La liberté : le prix de la guérison
Lina Ben Mhenni, quant à elle, rend compte du rôle prépondérant du Net et de la jeunesse dans cette révolution. De même, la présence de ces activistes dans Plus jamais peur illustrent l’implication des femmes dans un combat pour la liberté qu’un épicier de Sidi Bouzid, Mohamed Bouazizi a commencé en s’immolant par le feu après avoir reçu une gifle d’une policière. La police, cheville ouvrière, de la dictature de Ben Ali. Les témoignages et les manifestations contre l’ancien régime tunisien attestent du ras-le-bol des Tunisiens face à cette répression. Ce trait caractéristique du régime Ben Ali serait apparu au début des années 90, confie Radhia Nasraoui. Le passé de l’ancien président tunisien dans les Services de renseignement de l’armée, son passage dans la Roumanie de Ceaucescu et la victoire politique qui assoit son pouvoir – l’éradication du mouvement islamiste Ennhada – expliquent « l’expertise » de Ben Ali en la matière.
Outre les faits et les dures images des morts et des victimes ensanglantées, c’est la mise en mots du malaise des Tunisiens qui émeut.

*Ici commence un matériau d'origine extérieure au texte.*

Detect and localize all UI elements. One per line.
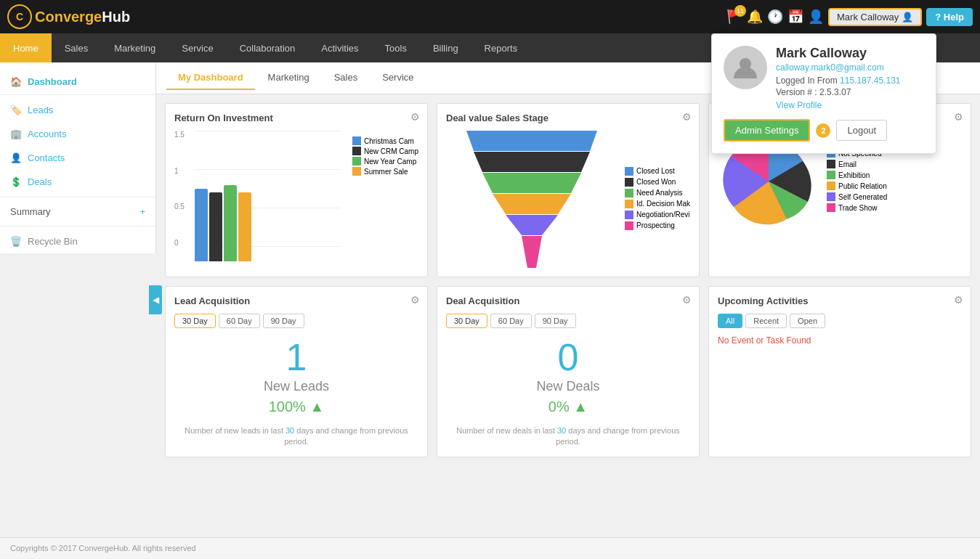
nav-collaboration[interactable]: Collaboration bbox=[227, 33, 309, 62]
tab-sales[interactable]: Sales bbox=[323, 66, 370, 90]
widget-row-2: Lead Acquisition ⚙ 30 Day 60 Day 90 Day … bbox=[165, 286, 971, 457]
pie-legend: Not Specified Email Exhibition bbox=[827, 149, 887, 214]
sidebar-item-deals[interactable]: 💲 Deals bbox=[0, 170, 155, 194]
sidebar-item-contacts[interactable]: 👤 Contacts bbox=[0, 146, 155, 170]
nav-marketing[interactable]: Marketing bbox=[101, 33, 169, 62]
nav-billing[interactable]: Billing bbox=[420, 33, 471, 62]
deal-acq-tab-60[interactable]: 60 Day bbox=[490, 314, 532, 328]
sidebar-item-leads[interactable]: 🏷️ Leads bbox=[0, 98, 155, 122]
popup-view-profile-link[interactable]: View Profile bbox=[776, 100, 822, 110]
nav-activities[interactable]: Activities bbox=[308, 33, 371, 62]
funnel-layer-5 bbox=[459, 215, 604, 235]
sidebar-accounts-label: Accounts bbox=[28, 128, 66, 139]
funnel-legend-1: Closed Lost bbox=[625, 167, 690, 176]
contacts-icon: 👤 bbox=[10, 152, 22, 163]
funnel-label-5: Negotiation/Revi bbox=[636, 211, 689, 219]
tab-my-dashboard[interactable]: My Dashboard bbox=[166, 66, 255, 90]
logo-converge: Converge bbox=[35, 9, 102, 25]
pie-legend-6: Trade Show bbox=[827, 203, 887, 212]
deal-acq-tab-30[interactable]: 30 Day bbox=[446, 314, 487, 328]
logo-hub: Hub bbox=[102, 9, 130, 25]
logout-button[interactable]: Logout bbox=[836, 120, 887, 141]
logo: C ConvergeHub bbox=[7, 4, 130, 29]
funnel-chart bbox=[446, 131, 617, 268]
popup-email[interactable]: calloway.mark0@gmail.com bbox=[776, 62, 900, 73]
lead-acq-gear-icon[interactable]: ⚙ bbox=[410, 294, 420, 306]
pie-swatch-2 bbox=[827, 160, 835, 168]
pie-swatch-3 bbox=[827, 171, 835, 179]
pie-legend-3: Exhibition bbox=[827, 171, 887, 179]
pie-label-6: Trade Show bbox=[838, 204, 878, 212]
nav-reports[interactable]: Reports bbox=[471, 33, 531, 62]
sidebar-summary-section: Summary + bbox=[0, 200, 155, 223]
header: C ConvergeHub 🚩 11 🔔 🕐 📅 👤 Mark Calloway… bbox=[0, 0, 980, 33]
clock-icon[interactable]: 🕐 bbox=[767, 9, 783, 25]
leads-source-gear-icon[interactable]: ⚙ bbox=[954, 111, 963, 123]
pie-label-4: Public Relation bbox=[838, 182, 887, 190]
pie-legend-2: Email bbox=[827, 160, 887, 168]
user-button[interactable]: Mark Calloway 👤 bbox=[828, 8, 922, 26]
sidebar-divider-3 bbox=[0, 226, 155, 227]
roi-bar-black-1 bbox=[209, 192, 222, 261]
funnel-label-4: Id. Decision Mak bbox=[636, 200, 690, 208]
nav-sales[interactable]: Sales bbox=[52, 33, 102, 62]
lead-acq-title: Lead Acquisition bbox=[174, 295, 418, 306]
lead-acq-tab-30[interactable]: 30 Day bbox=[174, 314, 216, 328]
nav-tools[interactable]: Tools bbox=[372, 33, 420, 62]
sidebar-deals-label: Deals bbox=[28, 176, 52, 187]
funnel-swatch-6 bbox=[625, 221, 633, 230]
ua-tab-recent[interactable]: Recent bbox=[745, 314, 787, 328]
admin-settings-button[interactable]: Admin Settings bbox=[724, 119, 810, 142]
lead-acq-number: 1 bbox=[174, 338, 418, 376]
tab-service[interactable]: Service bbox=[370, 66, 425, 90]
sidebar-item-accounts[interactable]: 🏢 Accounts bbox=[0, 122, 155, 146]
sidebar-recycle-label: Recycle Bin bbox=[28, 236, 78, 247]
popup-header: Mark Calloway calloway.mark0@gmail.com L… bbox=[724, 46, 924, 110]
funnel-layer-1 bbox=[459, 131, 604, 151]
sidebar-dashboard-label: Dashboard bbox=[28, 76, 77, 87]
funnel-gear-icon[interactable]: ⚙ bbox=[682, 111, 692, 123]
bell-icon[interactable]: 🔔 bbox=[747, 9, 763, 25]
upcoming-title: Upcoming Activities bbox=[718, 295, 962, 306]
roi-gear-icon[interactable]: ⚙ bbox=[410, 111, 420, 123]
funnel-legend-5: Negotiation/Revi bbox=[625, 211, 690, 219]
nav-home[interactable]: Home bbox=[0, 33, 52, 62]
footer: Copyrights © 2017 ConvergeHub. All right… bbox=[0, 537, 980, 558]
funnel-swatch-1 bbox=[625, 167, 633, 176]
ua-tab-all[interactable]: All bbox=[718, 314, 742, 328]
roi-bar-blue-1 bbox=[195, 189, 208, 261]
pie-label-3: Exhibition bbox=[838, 171, 870, 179]
tab-marketing[interactable]: Marketing bbox=[256, 66, 321, 90]
sidebar-divider-1 bbox=[0, 94, 155, 95]
ua-tab-open[interactable]: Open bbox=[790, 314, 825, 328]
sidebar-item-recycle[interactable]: 🗑️ Recycle Bin bbox=[0, 229, 155, 253]
pie-legend-4: Public Relation bbox=[827, 181, 887, 190]
funnel-title: Deal value Sales Stage bbox=[446, 113, 690, 123]
flag-icon[interactable]: 🚩 11 bbox=[726, 9, 742, 25]
help-button[interactable]: ? Help bbox=[926, 8, 973, 26]
roi-legend-crm-label: New CRM Camp bbox=[364, 147, 418, 155]
sidebar-item-dashboard[interactable]: 🏠 Dashboard bbox=[0, 70, 155, 91]
lead-acq-tab-60[interactable]: 60 Day bbox=[219, 314, 260, 328]
upcoming-gear-icon[interactable]: ⚙ bbox=[954, 294, 963, 306]
person-icon[interactable]: 👤 bbox=[808, 9, 824, 25]
roi-y-1: 1 bbox=[174, 167, 192, 175]
lead-acq-tab-90[interactable]: 90 Day bbox=[263, 314, 304, 328]
pie-label-2: Email bbox=[838, 160, 857, 168]
ua-empty-message: No Event or Task Found bbox=[718, 335, 962, 346]
calendar-icon[interactable]: 📅 bbox=[787, 9, 803, 25]
lead-acq-note: Number of new leads in last 30 days and … bbox=[174, 425, 418, 448]
sidebar-collapse-button[interactable]: ◀ bbox=[149, 285, 162, 314]
add-summary-icon[interactable]: + bbox=[139, 206, 145, 217]
roi-legend-newyear: New Year Camp bbox=[352, 157, 418, 166]
deal-acq-tab-90[interactable]: 90 Day bbox=[535, 314, 576, 328]
funnel-layer-3 bbox=[459, 173, 604, 193]
avatar-svg bbox=[732, 54, 758, 81]
nav-service[interactable]: Service bbox=[169, 33, 226, 62]
roi-y-0: 0 bbox=[174, 239, 192, 247]
deal-acq-note: Number of new deals in last 30 days and … bbox=[446, 425, 690, 448]
roi-swatch-blue bbox=[352, 136, 361, 145]
deal-acq-gear-icon[interactable]: ⚙ bbox=[682, 294, 692, 306]
sidebar-summary-label: Summary bbox=[10, 206, 51, 217]
popup-logged-in: Logged In From 115.187.45.131 bbox=[776, 76, 900, 86]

Une proche de Karem Cherif ose parler de la honte des Tunisiens quand ils se rendaient à l’étranger parce qu’ils toléraient une dictature. L’émotion est portée à son comble quand Radhia Nasraoui évoque ceux qui se sont battus pour la liberté et qui, malheureusement, n’ont pas l’occasion de la savourer parce que le rouleau compresseur du pouvoir Ben Ali a eu raison d’eux. Plus jamais peur nous fait pénétrer dans l’intimité d’un peuple qui souffrait en silence mais qui a réussi à se libérer de son bourreau. L’exemple n’en est que plus remarquable.
Plus jamais peur est le premier film de Mourad Ben Cheikh. Il concourt à ce titre pour la Caméra d’or qui distingue la meilleure première œuvre présentée au Festival de Cannes en Sélection officielle (Compétition, Hors compétition et Un Certain Regard), à la Semaine de la critique ou à la Quinzaine des réalisateurs.